Original Research Article | OPEN ACCESS
Corporate Governance Practices and External Auditors’ Reporting Lag in Nigeria

Kenny Adedapo Soyemi2 , Wasiu Abiodun Sanyaolu2, Rafiu Oyesola Salawu3,

1Department of Accounting, Olabisi Onabanjo University, Ago-Iwoye, Nigeria; 2Department of Accounting, Crescent University, Abeokuta, Nigeria; 3Department of Management & Accounting, Obafemi Awolowo University, Ile-Ife, Nigeria.

For correspondence:-  Kenny Soyemi   Email: ade.soyemi@gmail.com

Received: August 25, 2019        Published: December 21, 2019

Citation: Soyemi KA, Sanyaolu WA, Salawu RO, Corporate Governance Practices and External Auditors’ Reporting Lag in Nigeria. Account Tax Rev 2019; 3(4):15-31 doi:

© 2019 The authors.
This is an Open Access article that uses a funding model which does not charge readers or their institutions for access and distributed under the terms of the Creative Commons Attribution License (http://creativecommons.org/licenses/by/4.0) and the Budapest Open Access Initiative (http://www.budapestopenaccessinitiative.org/read), which permit unrestricted use, distribution, and reproduction in any medium, provided the original work is properly credited..

Abstract

In line with the notion that efficient corporate governance will improve performance and protect the interest of the shareholders, this study examined the influence of corporate governance practices on audit report lag in Nigeria non-financial firms.

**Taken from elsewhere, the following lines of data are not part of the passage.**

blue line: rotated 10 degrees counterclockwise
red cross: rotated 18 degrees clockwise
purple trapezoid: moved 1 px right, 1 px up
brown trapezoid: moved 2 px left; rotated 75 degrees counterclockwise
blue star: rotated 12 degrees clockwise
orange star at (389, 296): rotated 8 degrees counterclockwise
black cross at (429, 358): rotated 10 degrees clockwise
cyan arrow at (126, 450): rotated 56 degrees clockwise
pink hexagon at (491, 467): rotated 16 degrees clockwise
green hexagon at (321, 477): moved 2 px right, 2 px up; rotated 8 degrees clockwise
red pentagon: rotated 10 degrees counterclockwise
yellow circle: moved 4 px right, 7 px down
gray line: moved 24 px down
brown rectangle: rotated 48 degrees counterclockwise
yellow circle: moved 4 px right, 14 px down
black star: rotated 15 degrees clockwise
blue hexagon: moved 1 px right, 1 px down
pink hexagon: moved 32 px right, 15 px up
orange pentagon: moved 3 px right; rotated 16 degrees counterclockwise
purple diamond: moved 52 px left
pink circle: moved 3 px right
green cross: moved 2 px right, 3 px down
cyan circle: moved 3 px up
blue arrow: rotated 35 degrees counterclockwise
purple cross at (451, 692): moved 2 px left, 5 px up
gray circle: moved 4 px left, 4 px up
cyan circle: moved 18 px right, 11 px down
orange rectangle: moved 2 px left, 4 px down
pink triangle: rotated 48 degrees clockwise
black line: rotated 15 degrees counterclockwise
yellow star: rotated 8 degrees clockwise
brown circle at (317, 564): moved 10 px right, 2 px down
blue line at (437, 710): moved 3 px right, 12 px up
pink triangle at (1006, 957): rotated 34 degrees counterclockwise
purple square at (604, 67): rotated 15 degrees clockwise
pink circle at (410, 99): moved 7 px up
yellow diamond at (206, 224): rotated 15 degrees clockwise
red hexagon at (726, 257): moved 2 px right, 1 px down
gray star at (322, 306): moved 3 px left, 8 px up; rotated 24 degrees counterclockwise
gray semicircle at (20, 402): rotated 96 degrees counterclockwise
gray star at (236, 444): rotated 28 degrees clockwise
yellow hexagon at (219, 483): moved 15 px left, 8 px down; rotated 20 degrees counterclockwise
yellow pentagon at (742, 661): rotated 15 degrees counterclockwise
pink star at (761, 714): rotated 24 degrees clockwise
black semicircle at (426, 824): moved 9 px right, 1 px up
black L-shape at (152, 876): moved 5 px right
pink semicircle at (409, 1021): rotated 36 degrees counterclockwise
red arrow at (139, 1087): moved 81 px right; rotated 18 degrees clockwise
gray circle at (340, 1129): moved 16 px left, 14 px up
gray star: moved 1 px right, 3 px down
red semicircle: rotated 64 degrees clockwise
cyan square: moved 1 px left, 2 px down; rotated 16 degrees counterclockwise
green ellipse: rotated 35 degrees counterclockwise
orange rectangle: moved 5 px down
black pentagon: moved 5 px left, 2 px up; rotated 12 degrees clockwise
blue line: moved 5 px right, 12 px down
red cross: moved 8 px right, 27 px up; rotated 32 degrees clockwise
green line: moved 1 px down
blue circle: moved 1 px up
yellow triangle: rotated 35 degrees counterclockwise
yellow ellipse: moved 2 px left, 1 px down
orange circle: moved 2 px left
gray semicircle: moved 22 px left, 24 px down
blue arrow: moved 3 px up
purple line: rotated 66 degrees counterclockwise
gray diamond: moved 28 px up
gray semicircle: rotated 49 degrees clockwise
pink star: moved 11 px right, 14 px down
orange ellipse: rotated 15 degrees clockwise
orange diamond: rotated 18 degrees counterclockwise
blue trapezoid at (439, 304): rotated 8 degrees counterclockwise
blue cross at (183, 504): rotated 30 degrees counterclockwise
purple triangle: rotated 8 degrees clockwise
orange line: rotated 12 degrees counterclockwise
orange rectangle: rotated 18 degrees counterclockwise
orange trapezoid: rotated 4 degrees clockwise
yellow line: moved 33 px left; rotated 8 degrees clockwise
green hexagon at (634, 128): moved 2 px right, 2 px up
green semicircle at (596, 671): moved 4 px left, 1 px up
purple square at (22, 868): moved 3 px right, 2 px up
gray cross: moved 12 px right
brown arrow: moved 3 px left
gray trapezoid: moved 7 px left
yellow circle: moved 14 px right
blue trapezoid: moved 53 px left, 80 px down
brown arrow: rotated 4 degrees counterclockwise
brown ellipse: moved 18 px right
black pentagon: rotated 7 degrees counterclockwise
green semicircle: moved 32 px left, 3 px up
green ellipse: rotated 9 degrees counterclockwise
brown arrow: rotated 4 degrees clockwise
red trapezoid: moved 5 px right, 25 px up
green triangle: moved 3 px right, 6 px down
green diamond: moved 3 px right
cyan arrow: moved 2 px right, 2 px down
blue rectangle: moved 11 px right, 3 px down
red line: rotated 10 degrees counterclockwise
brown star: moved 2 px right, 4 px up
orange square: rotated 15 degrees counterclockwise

This study was achieved via regression analysis on secondary data obtained from the annual reports and accounts of the 21 sampled non financial firms by listed on the Nigerian stock exchange using a purposive sampling technique. From the findings, it was discovered that board size, gender diversity, board meetings and audit committee meetings have no significant negative effect on audit report lag while board and audit committee independence were found to exert negative significant influence on audit report lag of the selected firms. The study could not found evidence in support of a significant negative influence of firm size as a control variable on audit report lag. Arising from findings, the study concludes that board and audit committee independence are the significant drivers of auditreport lag in Nigerian non financial firms. Arising from the conclusion, the study recommends that board independence should be encouraged so as to reduce the efficacy of audit delay.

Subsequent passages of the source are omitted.